I just finished reading Bayo Akomolafe's wonderful book These Wilds Beyond Our Fences, a series of letters he's written to his daughter as he explores his (as well as our) search for home. The book is a wonderful journey into the exploration of this thing we call life, which makes it (in my mind) a great companion for all of us, regardless of our station, role, and/or work in the world.
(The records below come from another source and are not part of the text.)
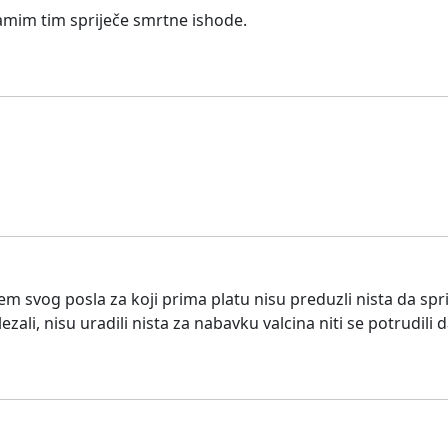
samim tim spriječe smrtne ishode.
 svog posla za koji prima platu nisu preduzli nista da sprij
elezali, nisu uradili nista za nabavku valcina niti se potrudil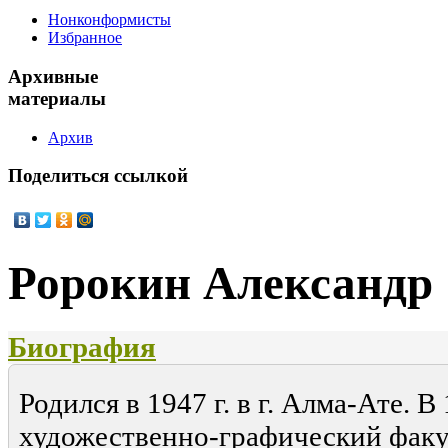
Нонконформисты
Избранное
Архивные
материалы
Архив
Поделиться
ссылкой
Ророкин Александр
Биография
Родился в 1947 г. в г. Алма-Ате. В
художественно-графический факу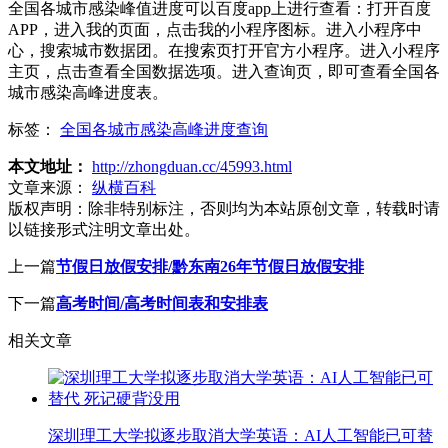
全国各城市感染峰值进度可以百度app上进行查看：打开百度
APP，进入我的页面，点击我的小程序图标。进入小程序中
心，搜索城市数据团。在搜索页打开官方小程序。进入小程序
主页，点击查看全国数据选项。进入查询页，即可查看全国各
城市感染高峰进度表。
标签：
全国各城市感染高峰进度查询
本文地址：
http://zhongduan.cc/45993.html
文章来源：
纵横百科
版权声明：
除非特别标注，否则均为本站原创文章，转载时请
以链接形式注明文章出处。
上一篇
节假日放假安排/黔东南26年节假日放假安排
下一篇
高考时间/高考时间表和安排表
相关文章
深圳理工大学拟逐步取消大学英语：AI人工智能已可替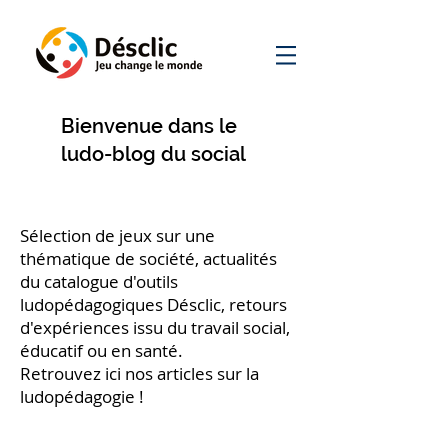
Bienvenue dans le
ludo-blog du social
Sélection de jeux sur une
thématique de société, actualités
du catalogue d'outils
ludopédagogiques Désclic, retours
d'expériences issu du travail social,
éducatif ou en santé.
Retrouvez ici nos articles sur la
ludopédagogie !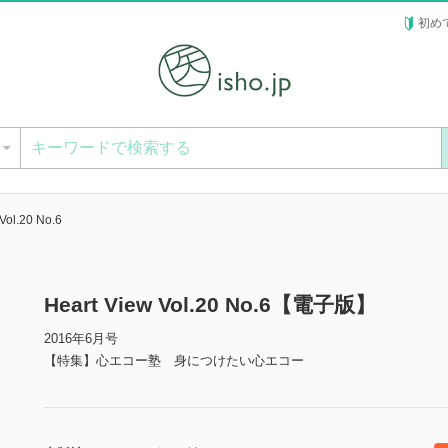
初め
ー
Vol.20 No.6
Heart View Vol.20 No.6【電子版】
2016年6月号
【特集】心エコー塾 身につけたい心エコー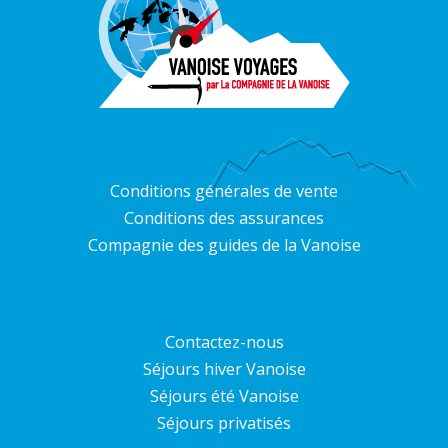
Conditions générales de vente
Conditions des assurances
Compagnie des guides de la Vanoise
Contactez-nous
Séjours hiver Vanoise
Séjours été Vanoise
Séjours privatisés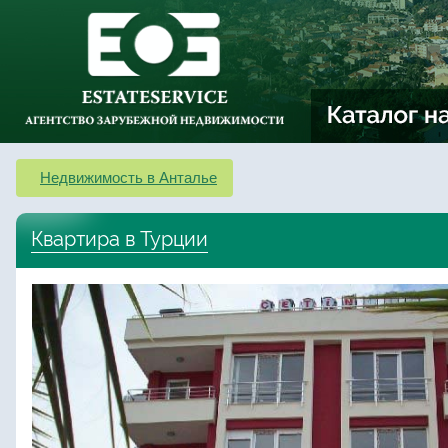
Недвижимость в Анталье
Квартира в Турции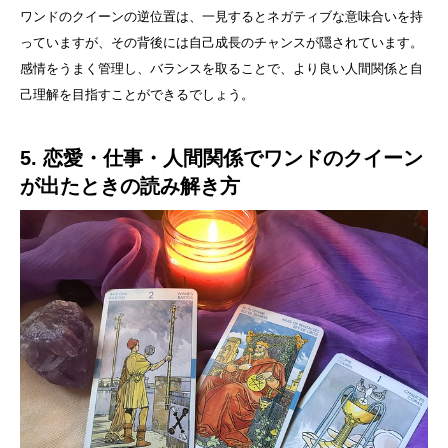
ワンドのクイーンの逆位置は、一見するとネガティブな意味合いを持
っていますが、その背後には自己成長のチャンスが隠されています。
感情をうまく管理し、バランスを取ることで、より良い人間関係と自
己理解を目指すことができるでしょう。
5. 恋愛・仕事・人間関係でワンドのクイーン
が出たときの読み解き方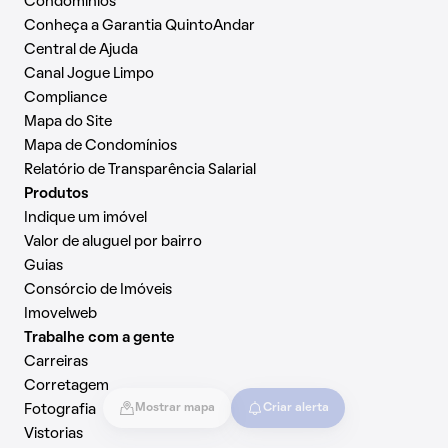
Condomínios
Conheça a Garantia QuintoAndar
Central de Ajuda
Canal Jogue Limpo
Compliance
Mapa do Site
Mapa de Condomínios
Relatório de Transparência Salarial
Produtos
Indique um imóvel
Valor de aluguel por bairro
Guias
Consórcio de Imóveis
Imovelweb
Trabalhe com a gente
Carreiras
Corretagem
Fotografia
Mostrar mapa
Criar alerta
Vistorias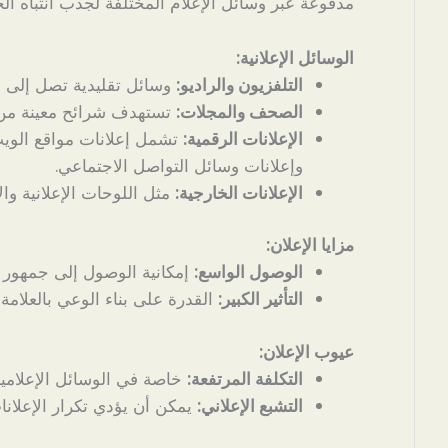
مدفوعة عبر وسائل الإعلام المختلفة لجذب انتباه ا
الوسائل الإعلانية:
التلفزيون والراديو:
وسائل تقليدية تصل إلى 
الصحف والمجلات:
تستهدف شرائح معينة من 
الإعلانات الرقمية:
تشمل إعلانات مواقع الويب
وإعلانات وسائل التواصل الاجتماعي.
الإعلانات الخارجية:
مثل اللوحات الإعلانية وال
مزايا الإعلان:
الوصول الواسع:
إمكانية الوصول إلى جمهور ك
التأثير الكبير:
القدرة على بناء الوعي بالعلامة 
عيوب الإعلان:
التكلفة المرتفعة:
خاصة في الوسائل الإعلامية 
التشبع الإعلاني:
يمكن أن يؤدي تكرار الإعلانا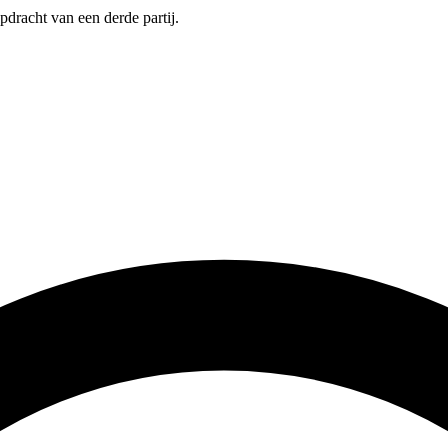
pdracht van een derde partij.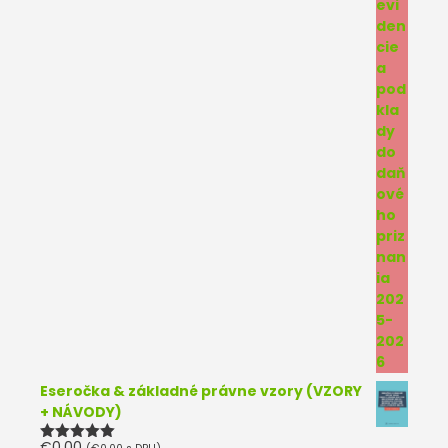
Eseročka & základné právne vzory (VZORY
+ NÁVODY)
€
0.00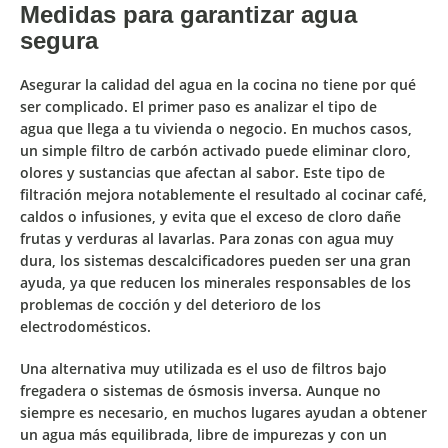
Medidas para garantizar agua
segura
Asegurar la calidad del agua en la cocina no tiene por qué
ser complicado. El primer paso es
analizar el tipo de
agua
que llega a tu vivienda o negocio. En muchos casos,
un simple filtro de carbón activado puede eliminar cloro,
olores y sustancias que afectan al sabor. Este tipo de
filtración mejora notablemente el resultado al cocinar café,
caldos o infusiones, y evita que el exceso de cloro dañe
frutas y verduras al lavarlas. Para zonas con agua muy
dura, los sistemas descalcificadores pueden ser una gran
ayuda, ya que reducen los minerales responsables de los
problemas de cocción y del deterioro de los
electrodomésticos.
Una alternativa muy utilizada es el uso de
filtros bajo
fregadera
o sistemas de ósmosis inversa. Aunque no
siempre es necesario, en muchos lugares ayudan a obtener
un agua más equilibrada, libre de impurezas y con un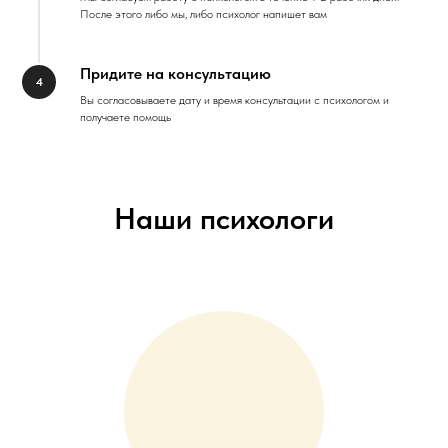
После этого либо мы, либо психолог напишет вам
Придите на консультацию
Вы согласовываете дату и время консультации с психологом и
получаете помощь
Наши психологи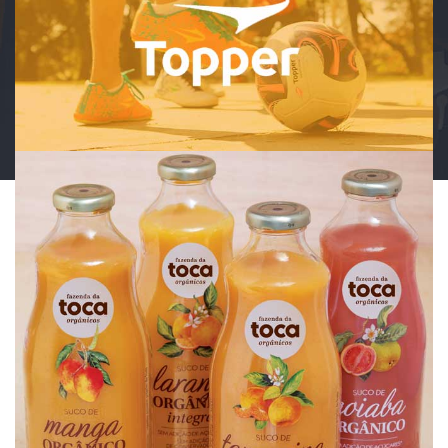
Movida
Topper
Fazenda da Toca
Fazer do mundo um lugar melhor pra se viver. É isto o que
aprendemos todos os dias com este cliente sendo a sua voz no
digital e na gestão da sua rede social.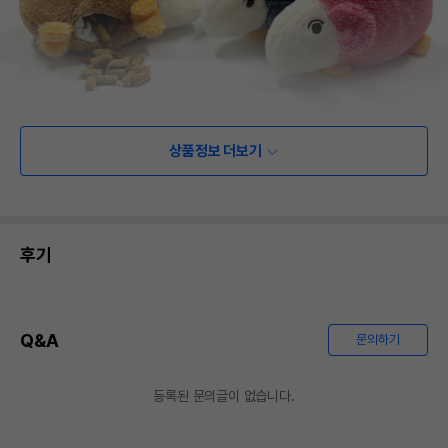
상품정보 더보기
후기
Q&A
문의하기
등록된 문의글이 없습니다.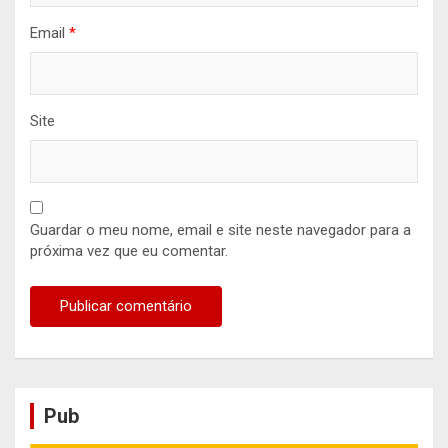
Email
*
Site
Guardar o meu nome, email e site neste navegador para a
próxima vez que eu comentar.
Pub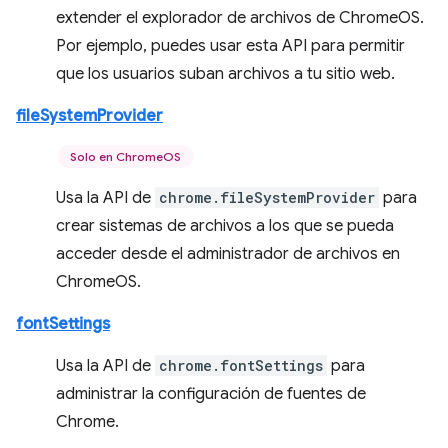
extender el explorador de archivos de ChromeOS.
Por ejemplo, puedes usar esta API para permitir
que los usuarios suban archivos a tu sitio web.
fileSystemProvider
Solo en ChromeOS
Usa la API de
chrome.fileSystemProvider
para
crear sistemas de archivos a los que se pueda
acceder desde el administrador de archivos en
ChromeOS.
fontSettings
Usa la API de
chrome.fontSettings
para
administrar la configuración de fuentes de
Chrome.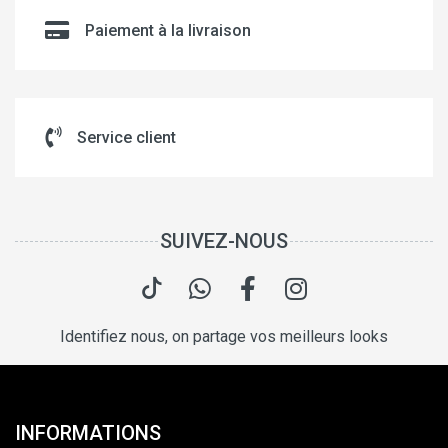
Paiement à la livraison
Service client
SUIVEZ-NOUS
Identifiez nous, on partage vos meilleurs looks
INFORMATIONS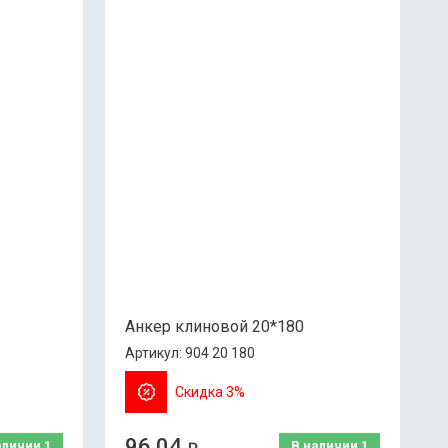
Анкер клиновой 20*180
Артикул:
904 20 180
Скидка 3%
96.04
аличии
1
В наличии
1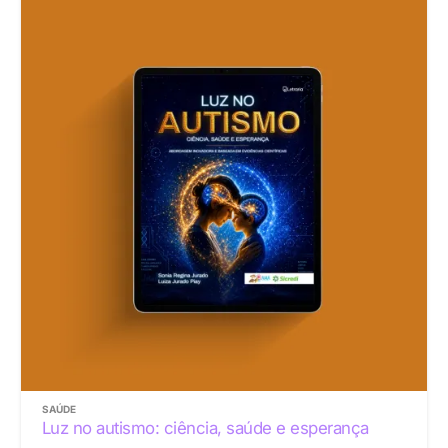
SAÚDE
Luz no autismo: ciência, saúde e esperança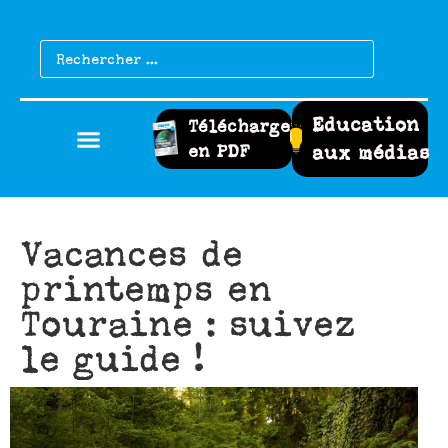
Education
Télécharger
en PDF
aux médias
Vacances de
printemps en
Touraine : suivez
le guide !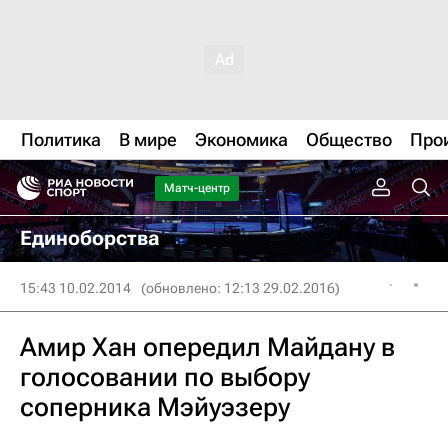
Политика
В мире
Экономика
Общество
Про
Матч-центр
Единоборства
15:43 10.02.2014
(обновлено: 12:13 29.02.2016)
Амир Хан опередил Майдану в
голосовании по выбору
соперника Мэйуэзеру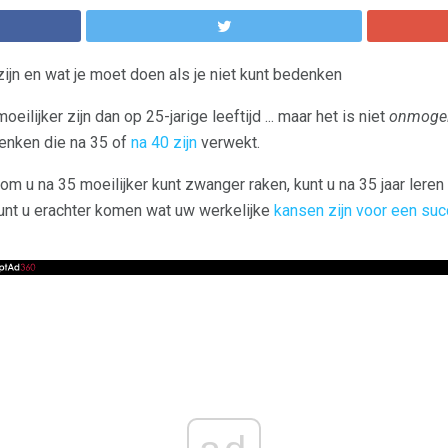
ijn en wat je moet doen als je niet kunt bedenken
oeilijker zijn dan op 25-jarige leeftijd ... maar het is niet
onmogel
denken die na 35 of
na 40 zijn
verwekt.
om u na 35 moeilijker kunt zwanger raken, kunt u na 35 jaar leren
unt u erachter komen wat uw werkelijke
kansen zijn voor een su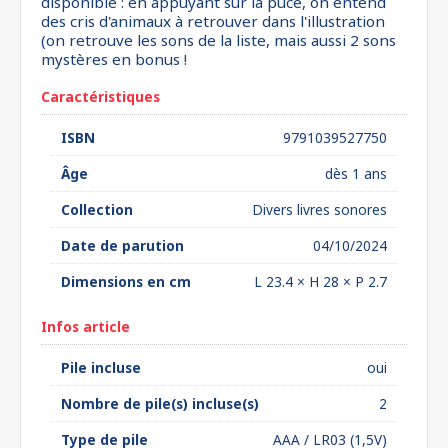
disponible : en appuyant sur la puce, on entend
des cris d'animaux à retrouver dans l'illustration
(on retrouve les sons de la liste, mais aussi 2 sons
mystères en bonus !
Caractéristiques
ISBN
9791039527750
Âge
dès 1 ans
Collection
Divers livres sonores
Date de parution
04/10/2024
Dimensions en cm
L 23.4 × H 28 × P 2.7
Infos article
Pile incluse
oui
Nombre de pile(s) incluse(s)
2
Type de pile
AAA / LR03 (1,5V)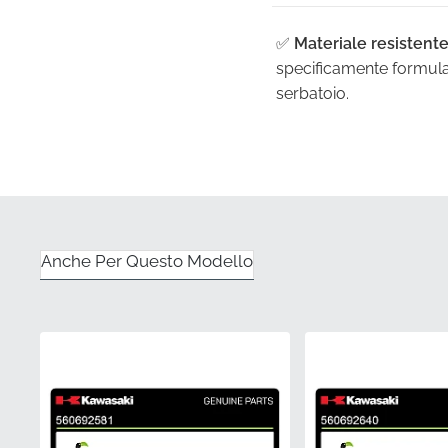
✅
Materiale resistente
specificamente formulat
serbatoio.
✅
Controllo qualità ri
garantire che soddisfi l
✅
Protezione UV:
Le pr
ingiallire, anche dopo 
Anche Per Questo Modello
avverse.
✅
Corrispondenza esatt
garantire una perfetta 
tua moto.
✅
Design sagomato:
Il
curvatura del pannello 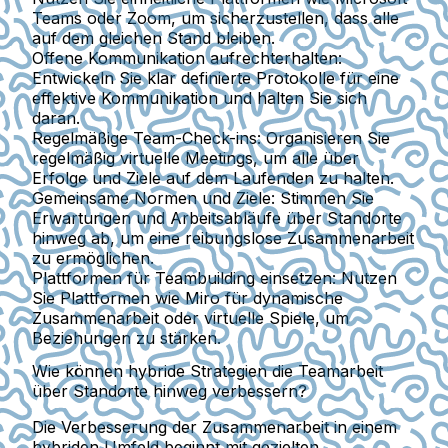
Teams oder Zoom, um sicherzustellen, dass alle
auf dem gleichen Stand bleiben.
Offene Kommunikation aufrechterhalten:
Entwickeln Sie klar definierte Protokolle für eine
effektive Kommunikation und halten Sie sich
daran.
Regelmäßige Team-Check-ins:
Organisieren Sie
regelmäßig virtuelle Meetings, um alle über
Erfolge und Ziele auf dem Laufenden zu halten.
Gemeinsame Normen und Ziele:
Stimmen Sie
Erwartungen und Arbeitsabläufe über Standorte
hinweg ab, um eine reibungslose Zusammenarbeit
zu ermöglichen.
Plattformen für Teambuilding einsetzen:
Nutzen
Sie Plattformen wie Miro für dynamische
Zusammenarbeit oder virtuelle Spiele, um
Beziehungen zu stärken.
Wie können hybride Strategien die Teamarbeit
über Standorte hinweg verbessern?
Die Verbesserung der Zusammenarbeit in einem
hybriden Umfeld beginnt mit gezielten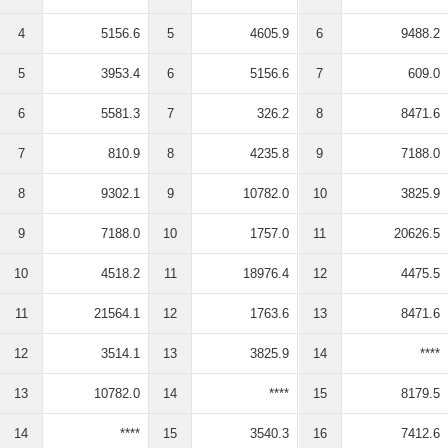
4
5156.6
5
4605.9
6
9488.2
5
3953.4
6
5156.6
7
609.0
6
5581.3
7
326.2
8
8471.6
7
810.9
8
4235.8
9
7188.0
8
9302.1
9
10782.0
10
3825.9
9
7188.0
10
1757.0
11
20626.5
10
4518.2
11
18976.4
12
4475.5
11
21564.1
12
1763.6
13
8471.6
12
3514.1
13
3825.9
14
****
13
10782.0
14
****
15
8179.5
14
****
15
3540.3
16
7412.6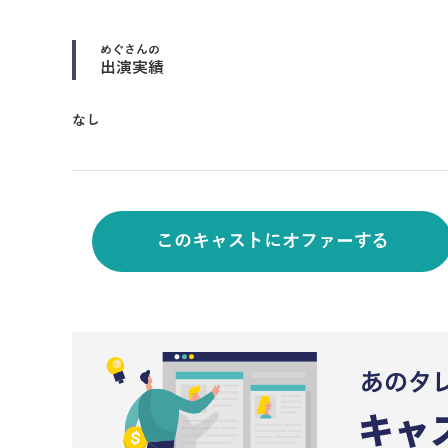
めぐ
さんの
出演実績
なし
このキャストにオファーする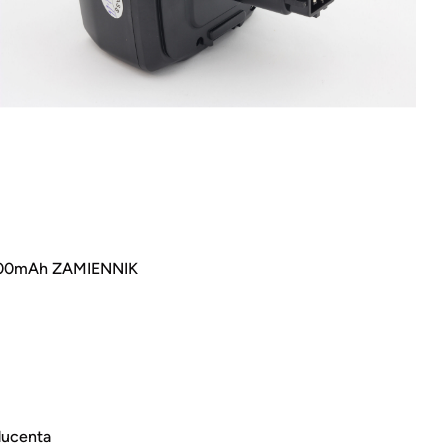
00mAh ZAMIENNIK
ducenta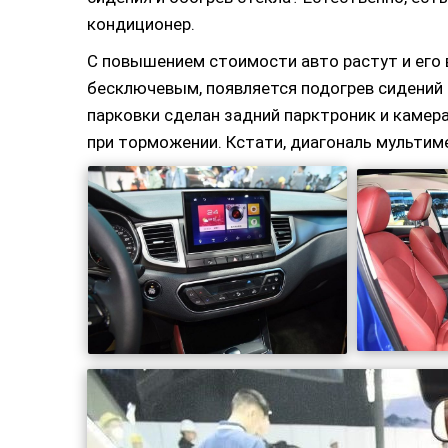
кондиционер.
С повышением стоимости авто растут и его 
бесключевым, появляется подогрев сидений 
парковки сделан задний парктроник и камер
при торможении. Кстати, диагональ мультим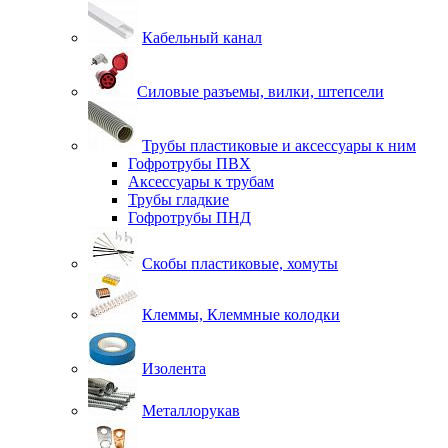
Кабельный канал
Силовые разъемы, вилки, штепсели
Трубы пластиковые и аксессуары к ним
Гофротрубы ПВХ
Аксессуары к трубам
Трубы гладкие
Гофротрубы ПНД
Скобы пластиковые, хомуты
Клеммы, Клеммные колодки
Изолента
Металлорукав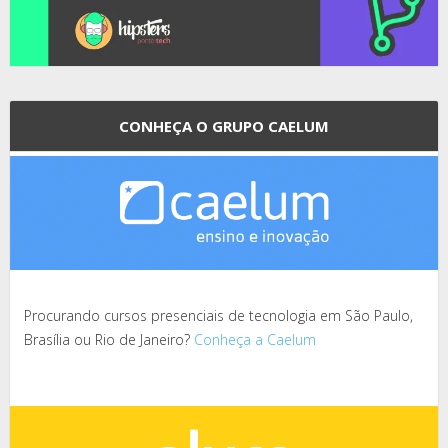
CONHEÇA O GRUPO CAELUM
Procurando cursos presenciais de tecnologia em São Paulo,
Brasília ou Rio de Janeiro?
Conheça a Caelum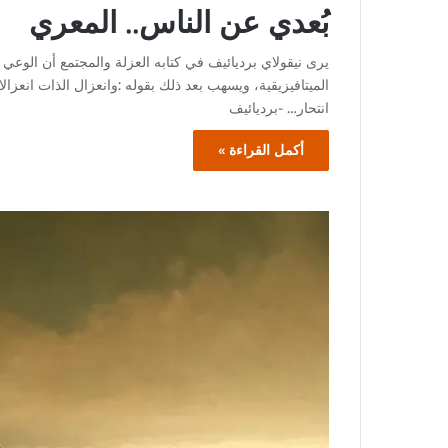
بُعدي عن الناس.. المعري
يرى نيقولاي برديائيف في كتابه العزلة والمجتمع أن الوعي
الميتافيزيقية، ويسهب بعد ذلك بقوله :وانعزال الذات انعزا
انتحار… -برديائيف
أكمل القراءة »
Towards the end, I came across this passage. It pretty much speaks for itself, but I've got some inquiries I'd love to invite you into if you're interested. Mostly, I wanted to share his words.

Here they are:

“Life is not a ladder, whose topmost rung is more valuable than the ones before it; life is not a race to see who crosses the finish line first; life is not a circle with a discernible center or a proscribed circumference. The language of deficit drops you on a linear path, where you are never enough, where what you do doesn't count in the larger scheme of things, where you feel guilt for not doing enough to save the planet, or where you do not always rise to your cherished shibboleths and values. Your job in this framework is to rack up achievements, faster than others, sooner than most. But what if life is a fractal with interlocking images, with parts reflecting the whole? What if life is a web, where past and present and future melt into a rapturous immediacy, glimpses of which we perceive in heightened moments? What if you don't have to beat yourself into shape? What if there is no outside force to which you must measure yourself? What if your questions, your imbroglios, and tooth-chips are just as sacred as ‘having it all together?’ What if you are in the most interesting place you can be in now? This home that is a dance with exile?

~ Bayo Akomolafe, These Wilds Beyond Our Fences, pp. 283 - 84

There is, of course, a lot to digest in this short passage. For our purposes, I find myself left with some inquiries that I think are worth exploring.

Things such as: Where has the fractal nature of things (the small reflecting the whole) shown up in my (or, say, your) life and work? What does it take to disrupt the 'language of deficit,' and how does that language show up in my day-to-day (especially in relationship to work)? What happens when I (we?) let in the invitation that everything (from questions to tooth-chips) is as sacred as ‘having it all together?’

Mostly, I love the inquiry he posits toward the end: What if you are in the most interesting place you can be in now?

I'd love to hear how these land in you. What do Bayo's words invite into your life?